[Information supplied — start]

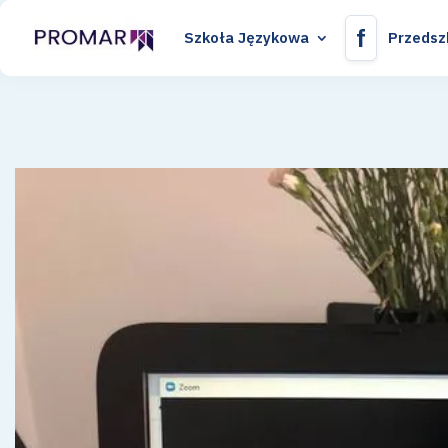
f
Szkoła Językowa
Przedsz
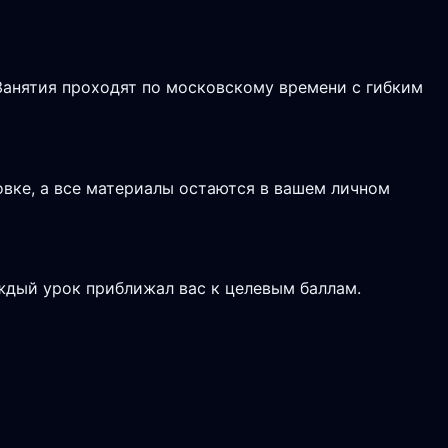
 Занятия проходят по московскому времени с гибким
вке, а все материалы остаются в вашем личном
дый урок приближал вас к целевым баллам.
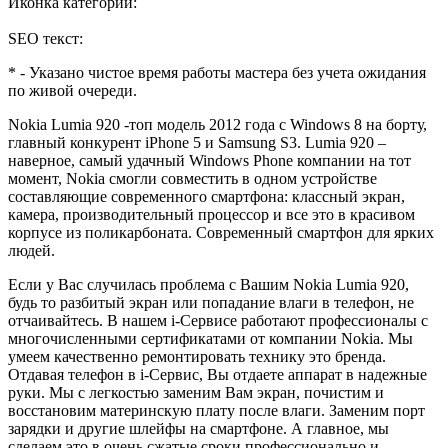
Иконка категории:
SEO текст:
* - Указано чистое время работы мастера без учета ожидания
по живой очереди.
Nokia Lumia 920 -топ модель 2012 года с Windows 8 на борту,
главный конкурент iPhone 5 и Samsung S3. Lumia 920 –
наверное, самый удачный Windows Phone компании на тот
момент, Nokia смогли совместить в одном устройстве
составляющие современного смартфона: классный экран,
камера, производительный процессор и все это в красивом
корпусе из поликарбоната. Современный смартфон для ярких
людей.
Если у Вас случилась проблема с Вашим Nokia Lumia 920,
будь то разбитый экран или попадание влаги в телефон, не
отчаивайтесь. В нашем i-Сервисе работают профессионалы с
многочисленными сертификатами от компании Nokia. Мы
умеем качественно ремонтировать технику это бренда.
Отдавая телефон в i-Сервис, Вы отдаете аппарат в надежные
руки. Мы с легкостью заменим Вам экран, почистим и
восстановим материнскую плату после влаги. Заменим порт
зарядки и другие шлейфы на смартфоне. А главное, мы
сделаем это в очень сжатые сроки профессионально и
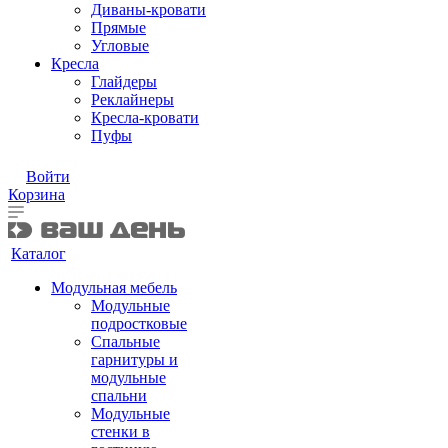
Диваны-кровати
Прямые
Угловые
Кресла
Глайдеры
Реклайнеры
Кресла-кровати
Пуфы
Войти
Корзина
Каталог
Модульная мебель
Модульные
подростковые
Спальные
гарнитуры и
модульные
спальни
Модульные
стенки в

[Information supplied — finish]
[Information supplied — start]

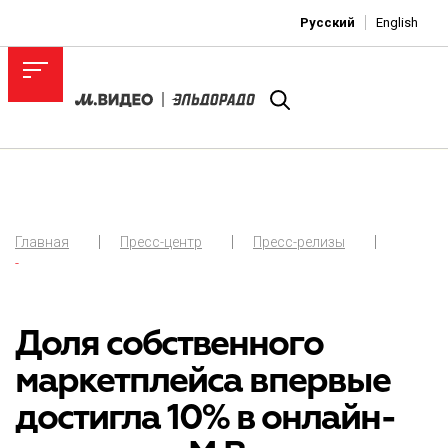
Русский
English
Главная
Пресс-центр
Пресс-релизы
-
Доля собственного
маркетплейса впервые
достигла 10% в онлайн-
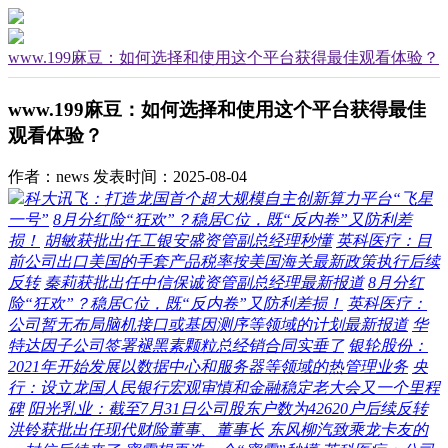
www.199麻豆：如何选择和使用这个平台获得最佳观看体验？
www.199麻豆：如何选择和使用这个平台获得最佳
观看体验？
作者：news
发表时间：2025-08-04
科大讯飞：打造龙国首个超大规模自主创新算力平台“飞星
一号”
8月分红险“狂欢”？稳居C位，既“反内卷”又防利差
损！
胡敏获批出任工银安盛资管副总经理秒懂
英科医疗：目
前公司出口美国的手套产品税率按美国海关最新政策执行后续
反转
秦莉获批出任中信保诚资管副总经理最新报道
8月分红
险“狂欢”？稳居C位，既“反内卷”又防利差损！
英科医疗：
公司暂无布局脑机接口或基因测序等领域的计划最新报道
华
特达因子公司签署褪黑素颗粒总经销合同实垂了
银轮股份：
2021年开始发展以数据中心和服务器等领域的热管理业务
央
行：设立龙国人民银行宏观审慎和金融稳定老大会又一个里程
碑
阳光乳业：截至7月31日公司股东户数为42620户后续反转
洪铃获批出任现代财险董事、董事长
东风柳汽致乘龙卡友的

[Information supplied — finish]
[Information supplied — start]

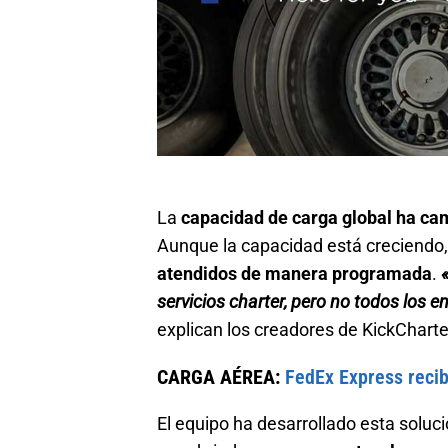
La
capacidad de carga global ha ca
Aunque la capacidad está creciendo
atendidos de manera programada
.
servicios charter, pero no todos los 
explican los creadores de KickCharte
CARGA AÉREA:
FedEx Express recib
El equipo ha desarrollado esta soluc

[Information supplied — finish]

Within the data above, the lines from the one with "без учета ожидания" to the one with "руки. Мы с легкостью" must be repeated exactly; no other line belongs in the answer.

* - Указано чистое время работы мастера без учета ожидания
по живой очереди.
Nokia Lumia 920 -топ модель 2012 года с Windows 8 на борту,
главный конкурент iPhone 5 и Samsung S3. Lumia 920 –
наверное, самый удачный Windows Phone компании на тот
момент, Nokia смогли совместить в одном устройстве
составляющие современного смартфона: классный экран,
камера, производительный процессор и все это в красивом
корпусе из поликарбоната. Современный смартфон для ярких
людей.
Если у Вас случилась проблема с Вашим Nokia Lumia 920,
будь то разбитый экран или попадание влаги в телефон, не
отчаивайтесь. В нашем i-Сервисе работают профессионалы с
многочисленными сертификатами от компании Nokia. Мы
умеем качественно ремонтировать технику это бренда.
Отдавая телефон в i-Сервис, Вы отдаете аппарат в надежные
руки. Мы с легкостью заменим Вам экран, почистим и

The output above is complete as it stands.